De toute évidence, les consultants indépendants ont initialement représenté une faible menace pour les leaders du marché. La principale question qui demeure se formule ainsi : comment trouver des clients et concurrencer les sociétés bien établies ? Réponse : par le réseautage. Clara, consultante indépendante et ancienne consultante junior, a été très surprise de constater à quel point tout dépend de son réseau. Elle s’attendait à devoir attendre quelques mois avant de trouver son premier client, mais après un message posté sur LinkedIn dans lequel elle annonçait sa nouvelle carrière en indépendante, elle a reçu trois demandes exprimant de l’intérêt pour son profil en seulement 2 semaines.

Le monde du conseil en free-lance n’est pas seulement un long fleuve tranquille
Malgré toute la liberté et le prestige qu’offre le statut de consultant indépendant, de nombreux aspects viennent briser quelque peu le rêve. Travailler seul, c’est aussi passer à côté de la culture et du travail en équipe qui vont de pair avec le conseil permanent. De plus, de nombreux consultants indépendants risquent de se retrouver perdus, surtout au début de leur parcours, sans mentor ni manager pour les former et les guider dans leur stratégie, et sans les outils dont ils disposeraient à loisir au sein d’une entreprise.

D’autre part, le plus grand défi évoqué par les deux personnes interrogées est de faire face aux incertitudes et aux risques qui en découlent. La morale de l’histoire, aussi simple que cela puisse paraître, est que le conseil en free-lance n’est pas à prendre à la légère. Il faut une aversion considérable pour le risque, de l’autodiscipline et une grande tolérance à l’égard de l’incertitude.

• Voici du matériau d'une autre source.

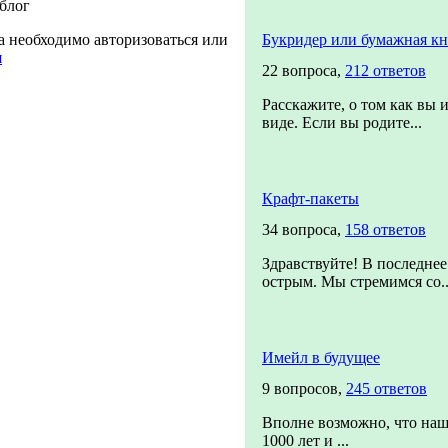
 блог
а необходимо авторизоваться или
Букридер или бумажная кн
я
22 вопроса,
212 ответов
Расскажите, о том как вы 
виде. Если вы родите...
Крафт-пакеты
34 вопроса,
158 ответов
Здравствуйте! В последнее
острым. Мы стремимся со..
Имейл в будущее
9 вопросов,
245 ответов
Вполне возможно, что наш
1000 лет и ...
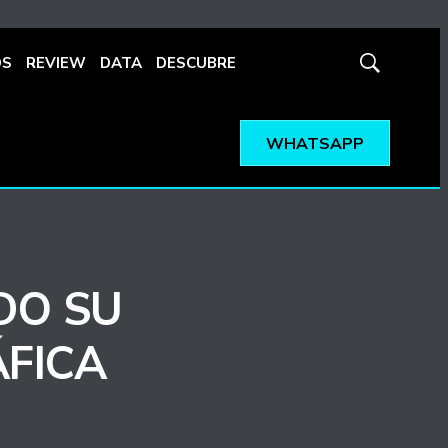
OS
REVIEW
DATA
DESCUBRE
Mostrar
búsqueda
WHATSAPP
DO SU
ÁFICA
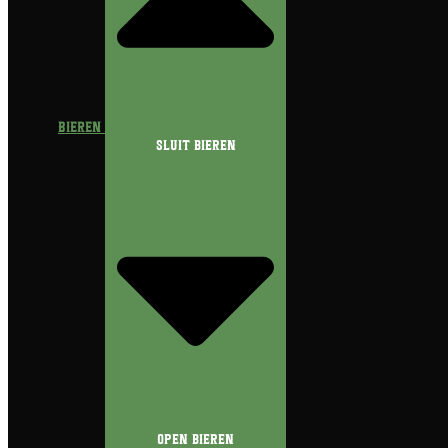
Bieren
Sluit Bieren
Open Bieren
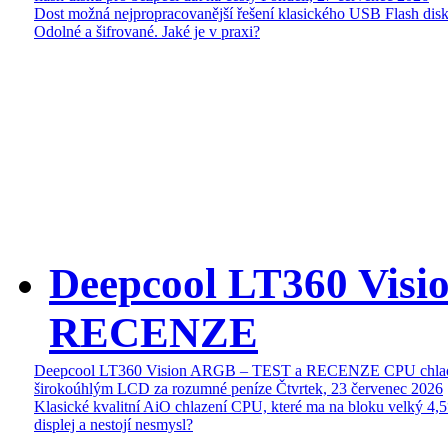
Dost možná nejpropracovanější řešení klasického USB Flash disk
Odolné a šifrované. Jaké je v praxi?
Deepcool LT360 Vis
RECENZE
Deepcool LT360 Vision ARGB – TEST a RECENZE CPU chlad
širokoúhlým LCD za rozumné peníze
Čtvrtek, 23 červenec 2026
Klasické kvalitní AiO chlazení CPU, které ma na bloku velký 4
displej a nestojí nesmysl?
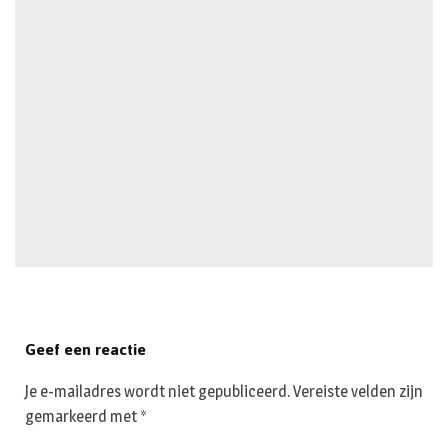
Geef een reactie
Je e-mailadres wordt niet gepubliceerd.
Vereiste velden zijn
gemarkeerd met
*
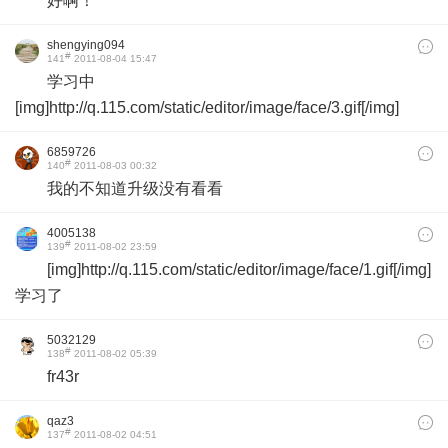
好啊！
shengying094
#
141
2011-08-04 15:47
学习中
[img]http://q.115.com/static/editor/image/face/3.gif[/img]
6859726
#
140
2011-08-03 00:32
我的不知道升级没有看看
4005138
#
139
2011-08-02 23:59
[img]http://q.115.com/static/editor/image/face/1.gif[/img]
学习了
5032129
#
138
2011-08-02 05:39
fr43r
qaz3
#
137
2011-08-02 04:51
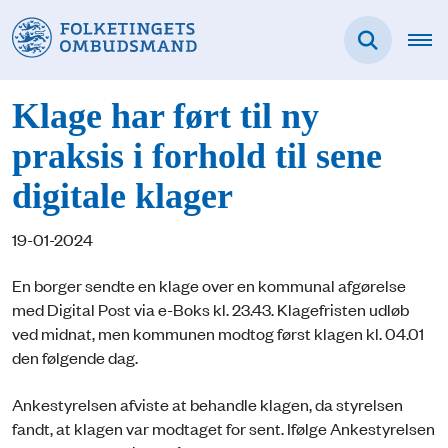
Klage har ført til ny
praksis i forhold til sene
digitale klager
19-01-2024
En borger sendte en klage over en kommunal afgørelse
med Digital Post via e-Boks kl. 23.43. Klagefristen udløb
ved midnat, men kommunen modtog først klagen kl. 04.01
den følgende dag.
Ankestyrelsen afviste at behandle klagen, da styrelsen
fandt, at klagen var modtaget for sent. Ifølge Ankestyrelsen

[Rebondissement] Les sociétés de conseil en gestion sont le principal catalyseur de la réussite des futurs free-lances
Si beaucoup affirment qu’il n’y a pas ou peu d’obstacles à l’entrée sur ce marché, la valeur des grandes sociétés de conseil (du moins pour les consultants) est encore pratiquement irremplaçable. Comme l’explique Thomas, « les sociétés de conseil sont d’excellentes écoles». C’est BCG et son image de marque qui lui ont permis de s’épanouir plus tard en tant qu’indépendant, et il ne voit aucune autre alternative facile.

L’autre raison majeure pour laquelle les grandes sociétés de conseil ne représentent pas vraiment l’ennemi du conseil en free-lance est qu’elles répondent à des objectifs différents des clients. Si les free-lances conviennent parfaitement aux jeunes entreprises, car ils apportent un point de vue unique fondé sur leur expérience. Les grandes sociétés de conseil sont quant à elles plus adaptées aux missions de longue durée ou de grande envergure qui nécessitent d’importantes ressources humaines.

Le conseil en free-lance n’est pas l’avenir, mais « une grande partie de l’avenir »
Cela étant dit, les sociétés indépendantes ne remplaceront jamais totalement les grandes sociétés de conseil, mais une révolution va certainement bouleverser le monde du conseil en gestion, établi de longue date, en poussant ces sociétés à s’adapter et à changer leurs façons de travailler afin de coexister avec le nombre croissant de consultants indépendants.